__Task brief__
Your response should match the records line for line.
═══ Data for the task ═══
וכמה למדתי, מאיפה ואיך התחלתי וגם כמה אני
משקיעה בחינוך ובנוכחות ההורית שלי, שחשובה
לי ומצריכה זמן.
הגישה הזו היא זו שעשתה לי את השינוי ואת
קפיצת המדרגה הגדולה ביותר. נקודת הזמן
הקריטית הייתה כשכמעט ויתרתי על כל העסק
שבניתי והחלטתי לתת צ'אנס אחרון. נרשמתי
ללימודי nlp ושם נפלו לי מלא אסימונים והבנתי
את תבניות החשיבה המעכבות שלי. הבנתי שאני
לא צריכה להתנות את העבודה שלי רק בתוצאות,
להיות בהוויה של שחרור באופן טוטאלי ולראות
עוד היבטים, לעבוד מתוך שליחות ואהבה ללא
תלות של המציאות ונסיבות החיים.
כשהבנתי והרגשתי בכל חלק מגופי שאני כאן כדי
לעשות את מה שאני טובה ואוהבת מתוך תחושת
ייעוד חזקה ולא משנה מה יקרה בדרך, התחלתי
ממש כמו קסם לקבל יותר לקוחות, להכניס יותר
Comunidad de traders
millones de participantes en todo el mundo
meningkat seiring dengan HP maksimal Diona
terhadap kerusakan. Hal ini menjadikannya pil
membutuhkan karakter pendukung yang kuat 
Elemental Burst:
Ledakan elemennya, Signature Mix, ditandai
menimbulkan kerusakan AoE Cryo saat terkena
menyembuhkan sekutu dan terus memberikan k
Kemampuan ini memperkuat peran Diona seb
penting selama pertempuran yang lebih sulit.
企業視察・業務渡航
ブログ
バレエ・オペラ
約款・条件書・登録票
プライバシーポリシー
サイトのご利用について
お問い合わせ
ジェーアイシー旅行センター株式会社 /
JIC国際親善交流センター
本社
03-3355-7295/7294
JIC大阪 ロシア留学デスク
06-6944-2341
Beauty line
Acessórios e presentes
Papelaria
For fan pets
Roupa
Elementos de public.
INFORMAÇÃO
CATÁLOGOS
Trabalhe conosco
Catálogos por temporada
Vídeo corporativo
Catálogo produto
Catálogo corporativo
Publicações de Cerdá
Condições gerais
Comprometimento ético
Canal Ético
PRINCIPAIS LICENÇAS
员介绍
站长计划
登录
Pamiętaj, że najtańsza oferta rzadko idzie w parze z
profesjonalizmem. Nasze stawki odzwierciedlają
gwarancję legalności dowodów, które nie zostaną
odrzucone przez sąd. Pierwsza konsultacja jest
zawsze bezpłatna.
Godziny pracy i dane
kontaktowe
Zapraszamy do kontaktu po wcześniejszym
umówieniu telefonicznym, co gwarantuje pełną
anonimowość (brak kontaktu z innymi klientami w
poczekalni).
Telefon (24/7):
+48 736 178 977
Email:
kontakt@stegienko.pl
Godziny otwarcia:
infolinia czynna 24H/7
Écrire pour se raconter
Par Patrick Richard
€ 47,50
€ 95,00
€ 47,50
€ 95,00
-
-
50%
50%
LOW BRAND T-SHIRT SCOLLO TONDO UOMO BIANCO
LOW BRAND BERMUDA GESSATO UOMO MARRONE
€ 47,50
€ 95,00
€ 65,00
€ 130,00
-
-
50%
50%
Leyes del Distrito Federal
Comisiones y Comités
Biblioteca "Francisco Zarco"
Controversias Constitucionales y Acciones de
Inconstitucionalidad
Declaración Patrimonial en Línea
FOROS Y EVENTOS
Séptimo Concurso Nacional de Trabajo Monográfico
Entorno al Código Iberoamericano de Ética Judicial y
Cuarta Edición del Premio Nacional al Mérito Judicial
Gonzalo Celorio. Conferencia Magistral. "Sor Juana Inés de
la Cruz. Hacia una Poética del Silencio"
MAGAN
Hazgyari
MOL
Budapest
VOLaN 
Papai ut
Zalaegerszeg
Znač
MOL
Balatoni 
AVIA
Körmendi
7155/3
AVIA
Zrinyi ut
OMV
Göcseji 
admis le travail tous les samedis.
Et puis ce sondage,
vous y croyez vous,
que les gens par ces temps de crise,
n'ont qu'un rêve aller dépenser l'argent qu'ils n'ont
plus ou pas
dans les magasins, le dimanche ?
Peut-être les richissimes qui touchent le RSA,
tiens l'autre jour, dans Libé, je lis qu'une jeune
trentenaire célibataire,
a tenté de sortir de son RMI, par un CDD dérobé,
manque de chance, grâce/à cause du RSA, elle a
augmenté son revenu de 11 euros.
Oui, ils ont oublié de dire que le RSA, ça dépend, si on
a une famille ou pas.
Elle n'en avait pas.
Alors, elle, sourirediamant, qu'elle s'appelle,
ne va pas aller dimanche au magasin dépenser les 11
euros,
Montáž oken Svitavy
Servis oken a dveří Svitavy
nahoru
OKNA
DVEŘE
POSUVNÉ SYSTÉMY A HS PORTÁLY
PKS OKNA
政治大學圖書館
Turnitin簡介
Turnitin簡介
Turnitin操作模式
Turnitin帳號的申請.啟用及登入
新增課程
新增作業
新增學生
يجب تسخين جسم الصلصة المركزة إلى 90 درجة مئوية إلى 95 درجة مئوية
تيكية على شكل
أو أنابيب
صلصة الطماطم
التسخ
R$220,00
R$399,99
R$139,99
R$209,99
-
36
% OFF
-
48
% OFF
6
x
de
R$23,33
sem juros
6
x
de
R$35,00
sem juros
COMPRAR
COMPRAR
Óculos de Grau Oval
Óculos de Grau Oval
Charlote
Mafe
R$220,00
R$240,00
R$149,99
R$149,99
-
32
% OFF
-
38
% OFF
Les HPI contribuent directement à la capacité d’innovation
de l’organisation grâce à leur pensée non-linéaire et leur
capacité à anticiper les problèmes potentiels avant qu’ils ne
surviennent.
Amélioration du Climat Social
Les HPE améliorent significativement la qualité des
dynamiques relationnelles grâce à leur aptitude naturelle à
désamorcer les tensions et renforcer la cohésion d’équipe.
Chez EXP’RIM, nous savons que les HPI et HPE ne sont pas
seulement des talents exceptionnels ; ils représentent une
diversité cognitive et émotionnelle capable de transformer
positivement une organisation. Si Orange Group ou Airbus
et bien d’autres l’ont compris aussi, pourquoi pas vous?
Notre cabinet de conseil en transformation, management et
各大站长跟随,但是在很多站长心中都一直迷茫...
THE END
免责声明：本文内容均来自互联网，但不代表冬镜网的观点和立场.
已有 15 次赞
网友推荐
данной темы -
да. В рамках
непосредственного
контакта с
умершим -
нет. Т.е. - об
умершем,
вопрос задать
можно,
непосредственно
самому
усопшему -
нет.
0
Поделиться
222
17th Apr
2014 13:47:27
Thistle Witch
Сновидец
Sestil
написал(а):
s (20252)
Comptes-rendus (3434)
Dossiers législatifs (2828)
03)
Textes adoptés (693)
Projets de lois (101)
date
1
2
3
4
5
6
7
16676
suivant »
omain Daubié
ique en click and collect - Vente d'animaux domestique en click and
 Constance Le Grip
═══
__Task answer__
וכמה למדתי, מאיפה ואיך התחלתי וגם כמה אני
משקיעה בחינוך ובנוכחות ההורית שלי, שחשובה
לי ומצריכה זמן.
הגישה הזו היא זו שעשתה לי את השינוי ואת
קפיצת המדרגה הגדולה ביותר. נקודת הזמן
הקריטית הייתה כשכמעט ויתרתי על כל העסק
שבניתי והחלטתי לתת צ'אנס אחרון. נרשמתי
ללימודי nlp ושם נפלו לי מלא אסימונים והבנתי
את תבניות החשיבה המעכבות שלי. הבנתי שאני
לא צריכה להתנות את העבודה שלי רק בתוצאות,
להיות בהוויה של שחרור באופן טוטאלי ולראות
עוד היבטים, לעבוד מתוך שליחות ואהבה ללא
תלות של המציאות ונסיבות החיים.
כשהבנתי והרגשתי בכל חלק מגופי שאני כאן כדי
לעשות את מה שאני טובה ואוהבת מתוך תחושת
ייעוד חזקה ולא משנה מה יקרה בדרך, התחלתי
ממש כמו קסם לקבל יותר לקוחות, להכניס יותר
Comunidad de traders
millones de participantes en todo el mundo
meningkat seiring dengan HP maksimal Diona
terhadap kerusakan. Hal ini menjadikannya pil
membutuhkan karakter pendukung yang kuat 
Elemental Burst:
Ledakan elemennya, Signature Mix, ditandai
menimbulkan kerusakan AoE Cryo saat terkena
menyembuhkan sekutu dan terus memberikan k
Kemampuan ini memperkuat peran Diona seb
penting selama pertempuran yang lebih sulit.
企業視察・業務渡航
ブログ
バレエ・オペラ
約款・条件書・登録票
プライバシーポリシー
サイトのご利用について
お問い合わせ
ジェーアイシー旅行センター株式会社 /
JIC国際親善交流センター
本社
03-3355-7295/7294
JIC大阪 ロシア留学デスク
06-6944-2341
Beauty line
Acessórios e presentes
Papelaria
For fan pets
Roupa
Elementos de public.
INFORMAÇÃO
CATÁLOGOS
Trabalhe conosco
Catálogos por temporada
Vídeo corporativo
Catálogo produto
Catálogo corporativo
Publicações de Cerdá
Condições gerais
Comprometimento ético
Canal Ético
PRINCIPAIS LICENÇAS
员介绍
站长计划
登录
Pamiętaj, że najtańsza oferta rzadko idzie w parze z
profesjonalizmem. Nasze stawki odzwierciedlają
gwarancję legalności dowodów, które nie zostaną
odrzucone przez sąd. Pierwsza konsultacja jest
zawsze bezpłatna.
Godziny pracy i dane
kontaktowe
Zapraszamy do kontaktu po wcześniejszym
umówieniu telefonicznym, co gwarantuje pełną
anonimowość (brak kontaktu z innymi klientami w
poczekalni).
Telefon (24/7):
+48 736 178 977
Email:
kontakt@stegienko.pl
Godziny otwarcia:
infolinia czynna 24H/7
Écrire pour se raconter
Par Patrick Richard
€ 47,50
€ 95,00
€ 47,50
€ 95,00
-
-
50%
50%
LOW BRAND T-SHIRT SCOLLO TONDO UOMO BIANCO
LOW BRAND BERMUDA GESSATO UOMO MARRONE
€ 47,50
€ 95,00
€ 65,00
€ 130,00
-
-
50%
50%
Leyes del Distrito Federal
Comisiones y Comités
Biblioteca "Francisco Zarco"
Controversias Constitucionales y Acciones de
Inconstitucionalidad
Declaración Patrimonial en Línea
FOROS Y EVENTOS
Séptimo Concurso Nacional de Trabajo Monográfico
Entorno al Código Iberoamericano de Ética Judicial y
Cuarta Edición del Premio Nacional al Mérito Judicial
Gonzalo Celorio. Conferencia Magistral. "Sor Juana Inés de
la Cruz. Hacia una Poética del Silencio"
MAGAN
Hazgyari
MOL
Budapest
VOLaN 
Papai ut
Zalaegerszeg
Znač
MOL
Balatoni 
AVIA
Körmendi
7155/3
AVIA
Zrinyi ut
OMV
Göcseji 
admis le travail tous les samedis.
Et puis ce sondage,
vous y croyez vous,
que les gens par ces temps de crise,
n'ont qu'un rêve aller dépenser l'argent qu'ils n'ont
plus ou pas
dans les magasins, le dimanche ?
Peut-être les richissimes qui touchent le RSA,
tiens l'autre jour, dans Libé, je lis qu'une jeune
trentenaire célibataire,
a tenté de sortir de son RMI, par un CDD dérobé,
manque de chance, grâce/à cause du RSA, elle a
augmenté son revenu de 11 euros.
Oui, ils ont oublié de dire que le RSA, ça dépend, si on
a une famille ou pas.
Elle n'en avait pas.
Alors, elle, sourirediamant, qu'elle s'appelle,
ne va pas aller dimanche au magasin dépenser les 11
euros,
Montáž oken Svitavy
Servis oken a dveří Svitavy
nahoru
OKNA
DVEŘE
POSUVNÉ SYSTÉMY A HS PORTÁLY
PKS OKNA
政治大學圖書館
Turnitin簡介
Turnitin簡介
Turnitin操作模式
Turnitin帳號的申請.啟用及登入
新增課程
新增作業
新增學生
يجب تسخين جسم الصلصة المركزة إلى 90 درجة مئوية إلى 95 درجة مئوية
تيكية على شكل
أو أنابيب
صلصة الطماطم
التسخ
R$220,00
R$399,99
R$139,99
R$209,99
-
36
% OFF
-
48
% OFF
6
x
de
R$23,33
sem juros
6
x
de
R$35,00
sem juros
COMPRAR
COMPRAR
Óculos de Grau Oval
Óculos de Grau Oval
Charlote
Mafe
R$220,00
R$240,00
R$149,99
R$149,99
-
32
% OFF
-
38
% OFF
Les HPI contribuent directement à la capacité d’innovation
de l’organisation grâce à leur pensée non-linéaire et leur
capacité à anticiper les problèmes potentiels avant qu’ils ne
surviennent.
Amélioration du Climat Social
Les HPE améliorent significativement la qualité des
dynamiques relationnelles grâce à leur aptitude naturelle à
désamorcer les tensions et renforcer la cohésion d’équipe.
Chez EXP’RIM, nous savons que les HPI et HPE ne sont pas
seulement des talents exceptionnels ; ils représentent une
diversité cognitive et émotionnelle capable de transformer
positivement une organisation. Si Orange Group ou Airbus
et bien d’autres l’ont compris aussi, pourquoi pas vous?
Notre cabinet de conseil en transformation, management et
各大站长跟随,但是在很多站长心中都一直迷茫...
THE END
免责声明：本文内容均来自互联网，但不代表冬镜网的观点和立场.
已有 15 次赞
网友推荐
данной темы -
да. В рамках
непосредственного
контакта с
умершим -
нет. Т.е. - об
умершем,
вопрос задать
можно,
непосредственно
самому
усопшему -
нет.
0
Поделиться
222
17th Apr
2014 13:47:27
Thistle Witch
Сновидец
Sestil
написал(а):
s (20252)
Comptes-rendus (3434)
Dossiers législatifs (2828)
03)
Textes adoptés (693)
Projets de lois (101)
date
1
2
3
4
5
6
7
16676
suivant »
omain Daubié
ique en click and collect - Vente d'animaux domestique en click and
 Constance Le Grip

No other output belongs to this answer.